Permeabilized cells were incubated with 10% FCS in phosphate buffer and reacted with fluorescence tagged anti cytochrome c anti body. Cells were then washed and analyzed using flow cytometry. Data obtained were presented in concerning relative fluorescent units. Analysis of mitochondrial membrane potential To determine the perturbation of mitochondrial mem brane potential, the fluorescent cationic dye, iodide was used with FACS. The red to green ratio of JC 1 fluorescence is de tected to probe the m. When the integrity of mitochon drial membrane is maintained with high potential, JC 1 forms aggregates with red fluorescence. But the perturb ation of mitochondrial membrane leads it to emit only green fluorescence because of the loss of membrane po tential.

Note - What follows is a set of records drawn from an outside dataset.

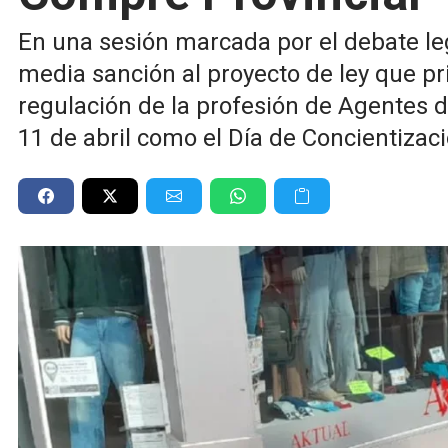
En una sesión marcada por el debate leg
media sanción al proyecto de ley que pr
regulación de la profesión de Agentes 
11 de abril como el Día de Concientizac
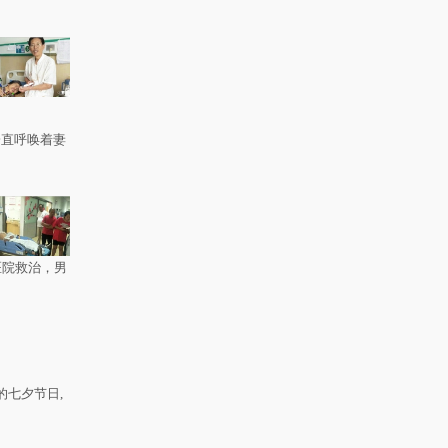
一直呼唤着妻
医院救治，男
的七夕节日,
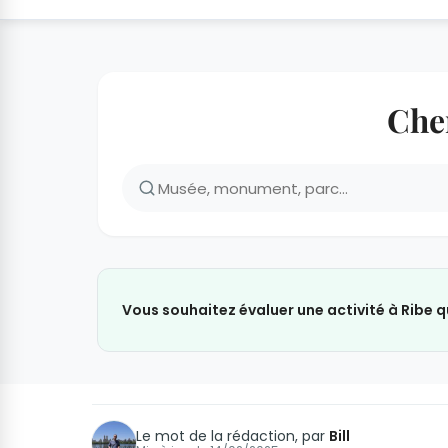
Cher
Vous souhaitez évaluer une activité à Ribe q
Le mot de la rédaction, par
Bill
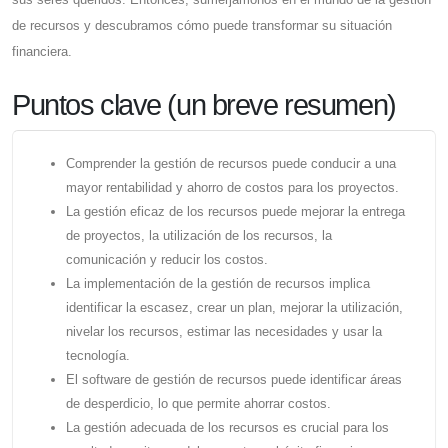
de recursos y descubramos cómo puede transformar su situación
financiera.
Puntos clave (un breve resumen)
Comprender la gestión de recursos puede conducir a una
mayor rentabilidad y ahorro de costos para los proyectos.
La gestión eficaz de los recursos puede mejorar la entrega
de proyectos, la utilización de los recursos, la
comunicación y reducir los costos.
La implementación de la gestión de recursos implica
identificar la escasez, crear un plan, mejorar la utilización,
nivelar los recursos, estimar las necesidades y usar la
tecnología.
El software de gestión de recursos puede identificar áreas
de desperdicio, lo que permite ahorrar costos.
La gestión adecuada de los recursos es crucial para los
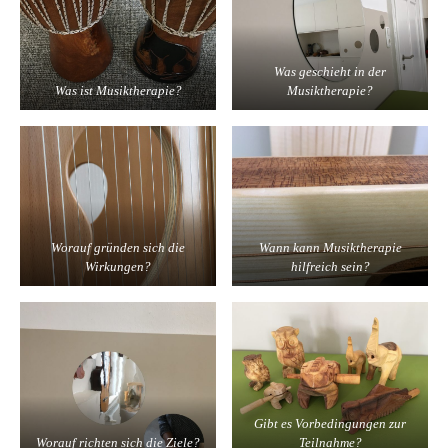
Was geschieht in der
Was ist Musiktherapie?
Musiktherapie?
Worauf gründen sich die
Wann kann Musiktherapie
Wirkungen?
hilfreich sein?
Gibt es Vorbedingungen zur
Worauf richten sich die Ziele?
Teilnahme?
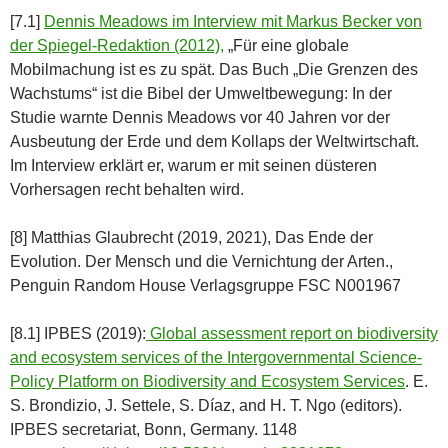
[7.1]
Dennis Meadows im Interview mit Markus Becker von
der Spiegel-Redaktion (2012),
„Für eine globale
Mobilmachung ist es zu spät. Das Buch „Die Grenzen des
Wachstums“ ist die Bibel der Umweltbewegung: In der
Studie warnte Dennis Meadows vor 40 Jahren vor der
Ausbeutung der Erde und dem Kollaps der Weltwirtschaft.
Im Interview erklärt er, warum er mit seinen düsteren
Vorhersagen recht behalten wird.
[8] Matthias Glaubrecht (2019, 2021), Das Ende der
Evolution. Der Mensch und die Vernichtung der Arten.,
Penguin Random House Verlagsgruppe FSC N001967
[8.1] IPBES (2019):
Global assessment report on biodiversity
and ecosystem services of the Intergovernmental Science-
Policy Platform on Biodiversity and Ecosystem Services
. E.
S. Brondizio, J. Settele, S. Díaz, and H. T. Ngo (editors).
IPBES secretariat, Bonn, Germany. 1148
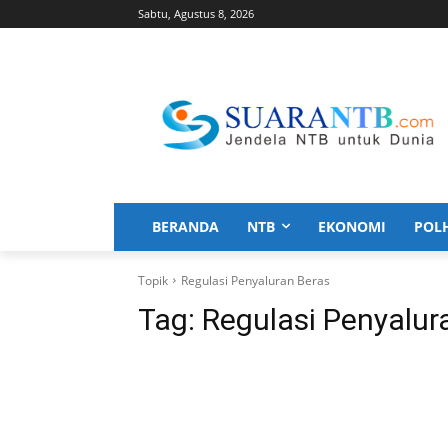
Sabtu, Agustus 8, 2026
BERANDA
NTB
EKONOMI
POL
Topik
Regulasi Penyaluran Beras
Tag:
Regulasi Penyalur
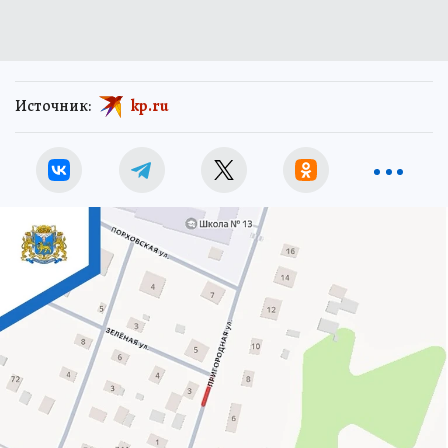
Источник:
kp.ru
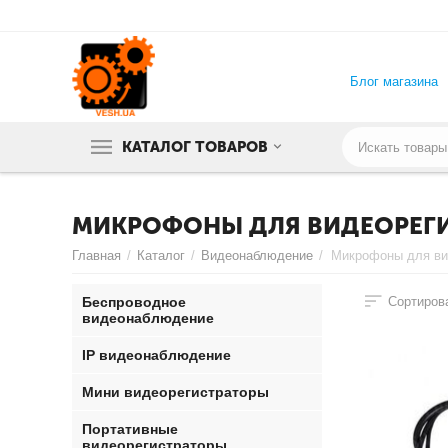
Блог магазина
КАТАЛОГ ТОВАРОВ
МИКРОФОНЫ ДЛЯ ВИДЕОРЕГ
Главная
/
Каталог
/
Видеонаблюдение
/
Микрофоны для ви
Беспроводное
Сортирова
видеонаблюдение
IP видеонаблюдение
Мини видеорегистраторы
Портативные
видеорегистраторы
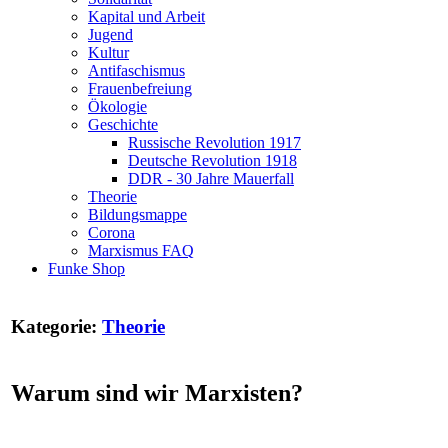
Kapital und Arbeit
Jugend
Kultur
Antifaschismus
Frauenbefreiung
Ökologie
Geschichte
Russische Revolution 1917
Deutsche Revolution 1918
DDR - 30 Jahre Mauerfall
Theorie
Bildungsmappe
Corona
Marxismus FAQ
Funke Shop
Kategorie:
Theorie
Warum sind wir Marxisten?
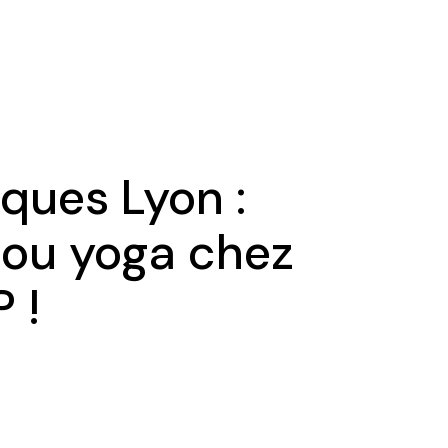
iques Lyon :
 ou yoga chez
 !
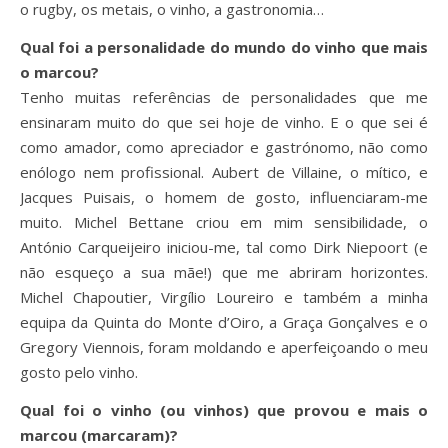
o rugby, os metais, o vinho, a gastronomia…
Qual foi a personalidade do mundo do vinho que mais
o marcou?
Tenho muitas referências de personalidades que me
ensinaram muito do que sei hoje de vinho. E o que sei é
como amador, como apreciador e gastrónomo, não como
enólogo nem profissional. Aubert de Villaine, o mítico, e
Jacques Puisais, o homem de gosto, influenciaram-me
muito. Michel Bettane criou em mim sensibilidade, o
António Carqueijeiro iniciou-me, tal como Dirk Niepoort (e
não esqueço a sua mãe!) que me abriram horizontes.
Michel Chapoutier, Virgílio Loureiro e também a minha
equipa da Quinta do Monte d’Oiro, a Graça Gonçalves e o
Gregory Viennois, foram moldando e aperfeiçoando o meu
gosto pelo vinho.
Qual foi o vinho (ou vinhos) que provou e mais o
marcou (marcaram)?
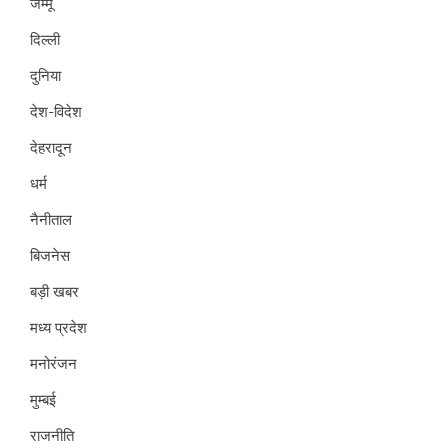
जम्मू
दिल्ली
दुनिया
देश-विदेश
देहरादून
धर्म
नैनीताल
बिजनेस
बड़ी खबर
मध्य प्रदेश
मनोरंजन
मुम्बई
राजनीति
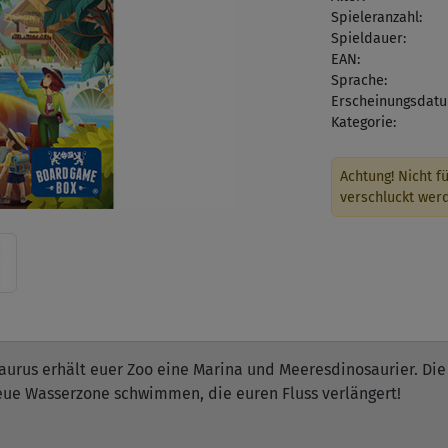
Spieleranzahl:
Spieldauer:
EAN:
Sprache:
Erscheinungsdatu
Kategorie:
Achtung! Nicht fü
verschluckt wer
osaurus erhält euer Zoo eine Marina und Meeresdinosaurier. Di
neue Wasserzone schwimmen, die euren Fluss verlängert!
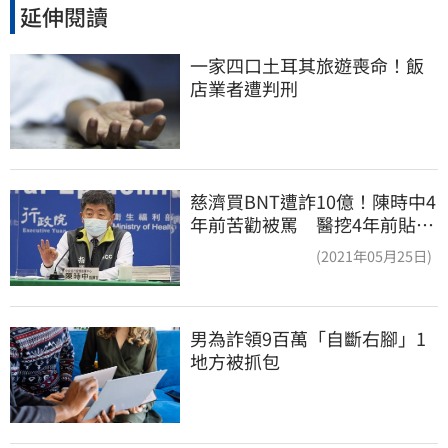
延伸閱讀
一家四口土耳其旅遊喪命！飯
店業者遭判刑
慈濟買BNT遭詐10億！陳時中4
年前苦勸被罵 醫挖4年前貼
文：藍白全翻車
(2021年05月25日)
男為詐領9百萬「自斷右腳」1
地方被抓包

The mitochondrial membrane uncoupler, carbonyl cyanide m chlorophenylhydrazone, was used as a positive Inhibitors,Modulators,Libraries control that disturbs the mitochondrial mem brane potential. After loading the HeLa cells with JC 1 at 37 C, cells were analyzed by FACS using FL 1 and FL 2 channels. Identification of TCTP binding domain on Apaf 1 Several Apaf 1 deletion mutants that contain C terminal His tags were designed and constructed by referencing the previous study. Recombinant proteins including Full APAF 1, APAF 530, APAF 420, and APAF 97 were expressed in BL21 pLysS Escherichia coli and puri fied through affinity purification on a Ni Sepharose beads. WD Repeat of Apaf 1 protein was ob tained from Abnova Corporation. GST tagged recom binant TCTP protein was bacterially expressed in E. coli system and purified using GST fusion protein purifica tion kit.
Purified His Apaf Inhibitors,Modulators,Libraries 1 variants or WDR were immobilized on Handee spin column and then incubated with TCTP GST pro tein. Each eluates Inhibitors,Modulators,Libraries were separated by SDS PAGE and then subjected for silver staining. Results TCTP inhibits Inhibitors,Modulators,Libraries drug induced cell death by inhibiting the fragmentation of EGFR and PLC We attempted to clarify the antiapoptotic role of TCTP in the development of chemoresistance to etoposide, an inhibitor of topoisomerase II, as well as taxol, a microtubule stabilizer, those are widely used an ticancer drugs with distinctive modes of action. Human TCTP gene was overexpressed in human cervical cancer cells using adenoviral infection and apoptosis was measured by DNA fragmentation using propidium Inhibitors,Modulators,Libraries iodide staining and fluorescence activated cell sort ing.
We found that treatment with both etopo side and taxol increased cell death in HeLa cells. When TCTP was overexpressed, cell death decreased from 68% to 11%, in etoposide treated HeLa cells and from 71% to 13%, in taxol treated HeLa cells, confirming that TCTP inhibits cytotoxicity kinase inhibitor EPZ-5676 and cell death induced by two anticancer drugs. It has been suggested that etoposide as well as taxol cause apoptosis via caspase activation. Because EGFR and PLC are known to be cleaved by caspases during apoptotic process, we examined whether TCTP also inhibits the fragmentation of these proteins.